“Cibele is a game based on a true story about love, sex, and the internet. You play as a 19 year old girl named Nina who has become close with a young man she met in an online game. Her relationship with him heats up, becoming more and more intimate with each phone call and private chat.”
Cibele was created by Nina Freeman under Star Maid Games. She’s worked on Gone Home as well as created many other small games, which you can play here. Her most well-known one might be how do you Do It?, which you can get on Steam for free. She’s also working on the upcoming Tacoma along with the rest of the Gone Home team.
As soon as I read the description for Cibele, I instantly thought of two men from my past. I’ll change their names and call them John and Jack. I “met” John during my senior year of college through a mutual friend who graduated before me. He lived a state away. We started “talking” in January and ended up settling on meeting in April. We talked every day and had more in common than any guy I had liked before. I was absolutely thrilled until, two weeks before he was set to visit, he abruptly canceled his trip and told me we had to stop talking to each other, that I was coming on too strong, that I was too clingy. I was devastated. We started talking again, just as passionately, around New Year’s Eve. It ended again when he found a girlfriend. We’d never labeled ourselves. We’d never even talked on the phone, just texted. I learned a lot from that relationship, mostly about myself, and made some changes.
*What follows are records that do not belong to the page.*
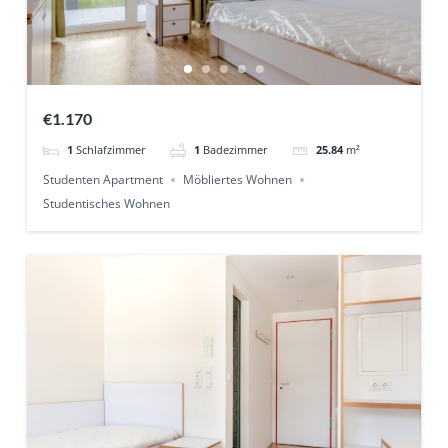
€1.170
1
Schlafzimmer
1
Badezimmer
25.84
m²
Studenten Apartment
Möbliertes Wohnen
Studentisches Wohnen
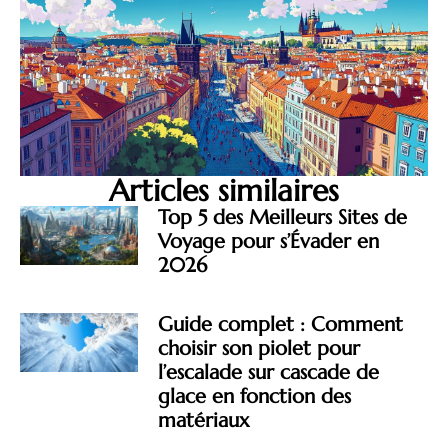
Articles similaires
Top 5 des Meilleurs Sites de
Voyage pour s’Évader en
2026
Guide complet : Comment
choisir son piolet pour
l’escalade sur cascade de
glace en fonction des
matériaux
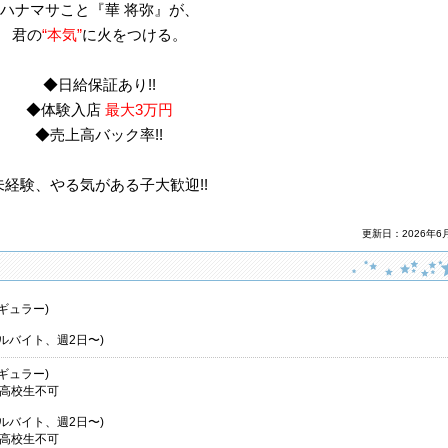
ハナマサこと『華 将弥』が、
君の
“本気”
に火をつける。
◆日給保証あり!!
◆体験入店
最大3万円
◆売上高バック率!!
未経験、やる気がある子大歓迎!!
更新日：2026年6
レギュラー)
アルバイト、週2日〜)
レギュラー)
※高校生不可
アルバイト、週2日〜)
※高校生不可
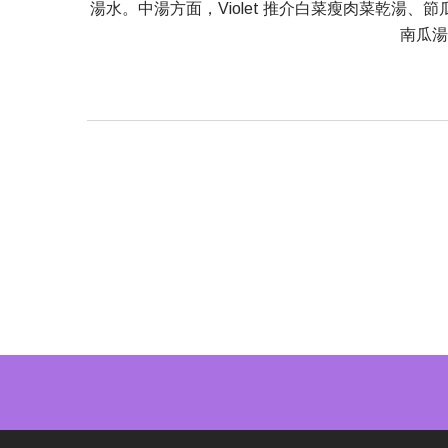
湯水。中湯方面，Violet 推介白菜瘦肉菜乾
南瓜湯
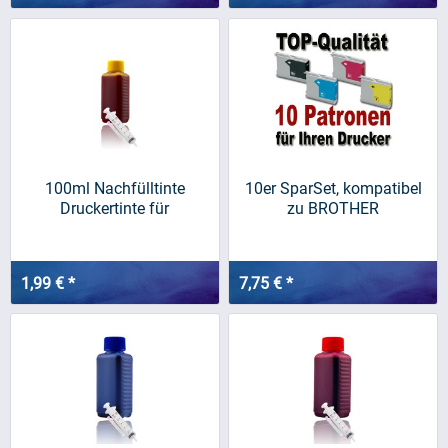
100ml Nachfülltinte
10er SparSet, kompatibel
Druckertinte für
zu BROTHER
BROTHER,...
LC970/LC1000
1,99 € *
7,75 € *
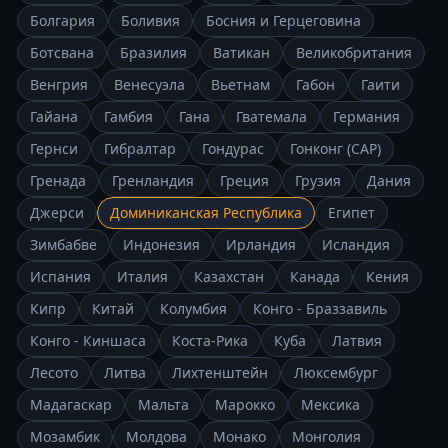
Болгария
Боливия
Босния и Герцеговина
Ботсвана
Бразилия
Ватикан
Великобритания
Венгрия
Венесуэла
Вьетнам
Габон
Гаити
Гайана
Гамбия
Гана
Гватемала
Германия
Гернси
Гибралтар
Гондурас
Гонконг (САР)
Гренада
Гренландия
Греция
Грузия
Дания
Джерси
Доминиканская Республика
Египет
Зимбабве
Индонезия
Ирландия
Исландия
Испания
Италия
Казахстан
Канада
Кения
Кипр
Китай
Колумбия
Конго - Браззавиль
Конго - Киншаса
Коста-Рика
Куба
Латвия
Лесото
Литва
Лихтенштейн
Люксембург
Мадагаскар
Мальта
Марокко
Мексика
Мозамбик
Молдова
Монако
Монголия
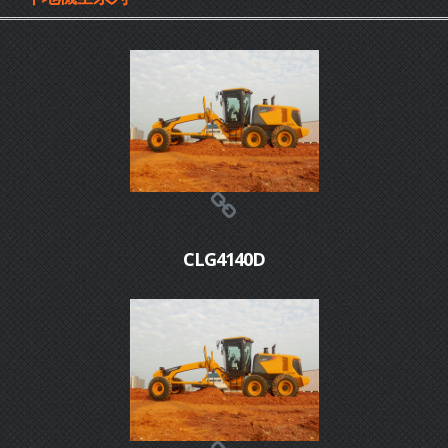
CLG4140D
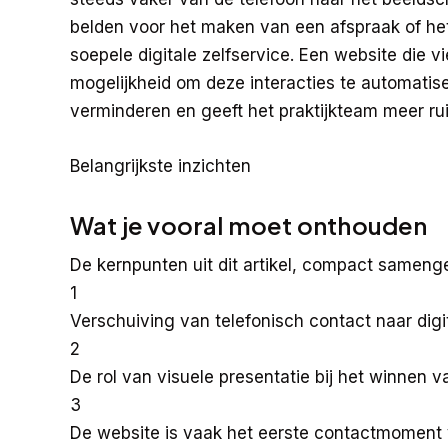
belden voor het maken van een afspraak of he
soepele digitale zelfservice. Een website die vi
mogelijkheid om deze interacties te automatise
verminderen en geeft het praktijkteam meer ru
Belangrijkste inzichten
Wat je vooral moet onthouden
De kernpunten uit dit artikel, compact samenge
1
Verschuiving van telefonisch contact naar digi
2
De rol van visuele presentatie bij het winnen 
3
De website is vaak het eerste contactmoment 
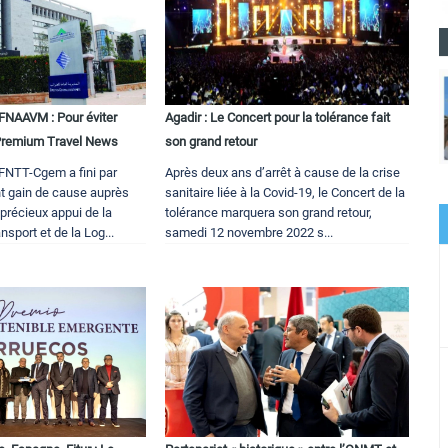
AAVM : Pour éviter
Agadir : Le Concert pour la tolérance fait
| Premium Travel News
son grand retour
 FNTT-Cgem a fini par
Après deux ans d’arrêt à cause de la crise
nt gain de cause auprès
sanitaire liée à la Covid-19, le Concert de la
 précieux appui de la
tolérance marquera son grand retour,
nsport et de la Log...
samedi 12 novembre 2022 s...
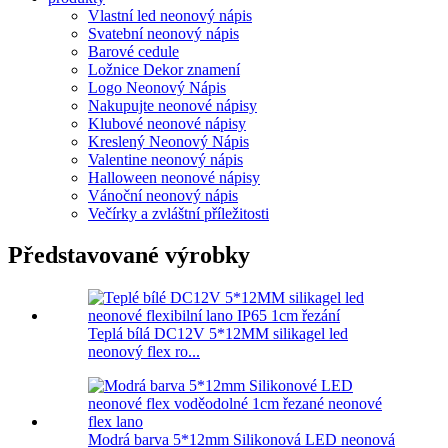
Vlastní led neonový nápis
Svatební neonový nápis
Barové cedule
Ložnice Dekor znamení
Logo Neonový Nápis
Nakupujte neonové nápisy
Klubové neonové nápisy
Kreslený Neonový Nápis
Valentine neonový nápis
Halloween neonové nápisy
Vánoční neonový nápis
Večírky a zvláštní příležitosti
Představované výrobky
Teplá bílá DC12V 5*12MM silikagel led
neonový flex ro...
Modrá barva 5*12mm Silikonová LED neonová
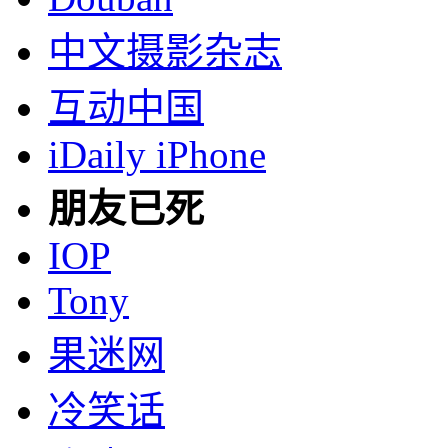
中文摄影杂志
互动中国
iDaily iPhone
朋友已死
IOP
Tony
果迷网
冷笑话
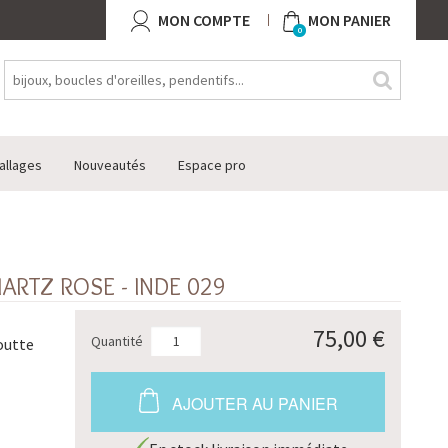
MON COMPTE
MON PANIER
0
allages
Nouveautés
Espace pro
ARTZ ROSE - INDE 029
75,00 €
Quantité
outte
AJOUTER AU PANIER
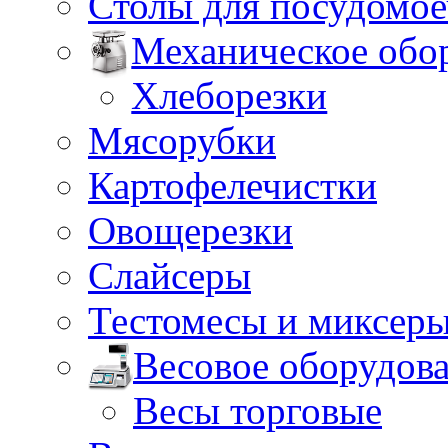
Столы для посудомо
Механическое обо
Хлеборезки
Мясорубки
Картофелечистки
Овощерезки
Слайсеры
Тестомесы и миксер
Весовое оборудов
Весы торговые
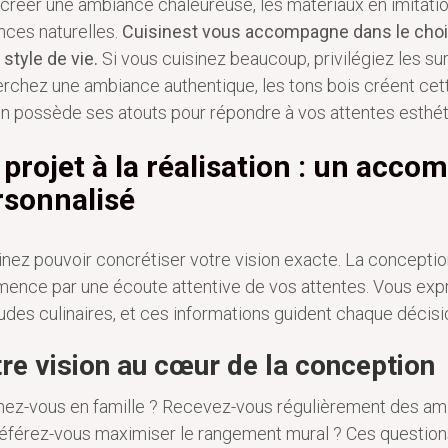
créer une ambiance chaleureuse, les matériaux en imitatio
ces naturelles.
Cuisinest vous accompagne dans le choi
 style de vie.
Si vous cuisinez beaucoup, privilégiez les sur
rchez une ambiance authentique, les tons bois créent ce
ion possède ses atouts pour répondre à vos attentes esthét
 projet à la réalisation : un ac
rsonnalisé
nez pouvoir concrétiser votre vision exacte. La conceptio
nce par une écoute attentive de vos attentes. Vous expr
udes culinaires, et ces informations guident chaque décisio
re vision au cœur de la conception
nez-vous en famille ? Recevez-vous régulièrement des amis
éférez-vous maximiser le rangement mural ? Ces questions 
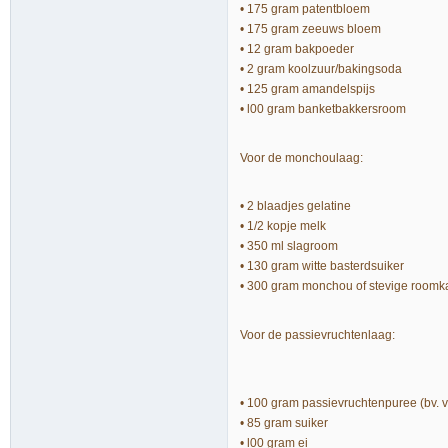
• 175 gram patentbloem
• 175 gram zeeuws bloem
• 12 gram bakpoeder
• 2 gram koolzuur/bakingsoda
• 125 gram amandelspijs
• l00 gram banketbakkersroom
Voor de monchoulaag:
• 2 blaadjes gelatine
• 1/2 kopje melk
• 350 ml slagroom
• 130 gram witte basterdsuiker
• 300 gram monchou of stevige roomk
Voor de passievruchtenlaag:
• 100 gram passievruchtenpuree (bv. 
• 85 gram suiker
• l00 gram ei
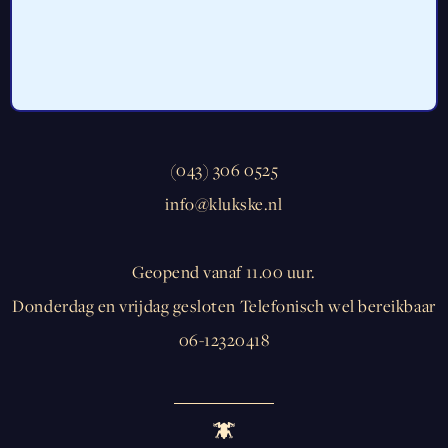
’t Klükske
Holset 44
6295 NC Lemiers
(043) 306 0525
info@klukske.nl
Geopend vanaf 11.00 uur.
Donderdag en vrijdag gesloten Telefonisch wel bereikbaar
06-12320418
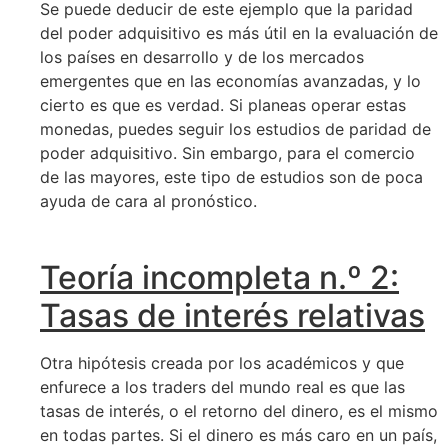
Se puede deducir de este ejemplo que la paridad
del poder adquisitivo es más útil en la evaluación de
los países en desarrollo y de los mercados
emergentes que en las economías avanzadas, y lo
cierto es que es verdad. Si planeas operar estas
monedas, puedes seguir los estudios de paridad de
poder adquisitivo. Sin embargo, para el comercio
de las mayores, este tipo de estudios son de poca
ayuda de cara al pronóstico.
Teoría incompleta n.º 2:
Tasas de interés relativas
Otra hipótesis creada por los académicos y que
enfurece a los traders del mundo real es que las
tasas de interés, o el retorno del dinero, es el mismo
en todas partes. Si el dinero es más caro en un país,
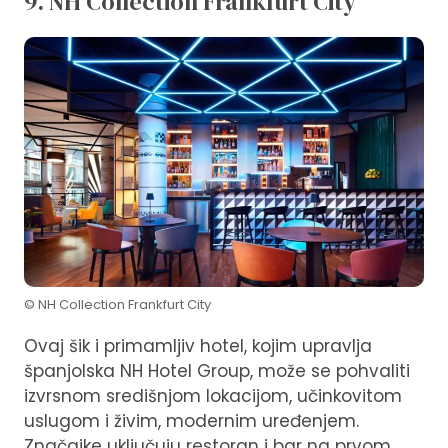
9. NH Collection Frankfurt City
© NH Collection Frankfurt City
Ovaj šik i primamljiv hotel, kojim upravlja
španjolska NH Hotel Group, može se pohvaliti
izvrsnom središnjom lokacijom, učinkovitom
uslugom i živim, modernim uređenjem.
Značajke uključuju restoran i bar na prvom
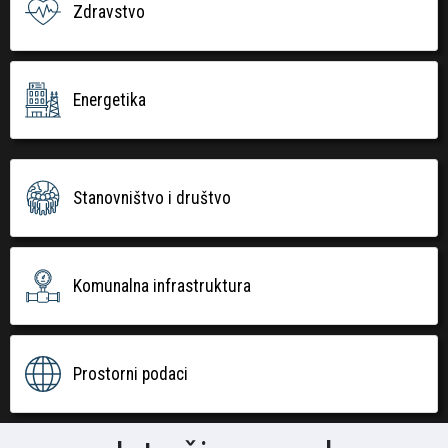
Zdravstvo
Energetika
Stanovništvo i društvo
Komunalna infrastruktura
Prostorni podaci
I “met” Jack on Twitter last year, and he was a mutual friend of someone I’d also met online. He lived on the west coast, and we started talking in January. This evolved into texting, phone calls, and Skype sessions. At one point he referred to me as his east coast girlfriend, and even confided that he’d talked to one of his friends who was in a long distance relationship about how she made it work. We made plans to visit, and he stayed with me for a week in May. After he left, I barely heard from him, he didn’t return any messages, and he kept putting off Skype calls. I agonized enough that I was making myself sick, and finally called him in July because I had to know, one way or the other. He told me he didn’t want any commitment, probably ever. Again, I was devastated and was really hard on myself for being so naïve.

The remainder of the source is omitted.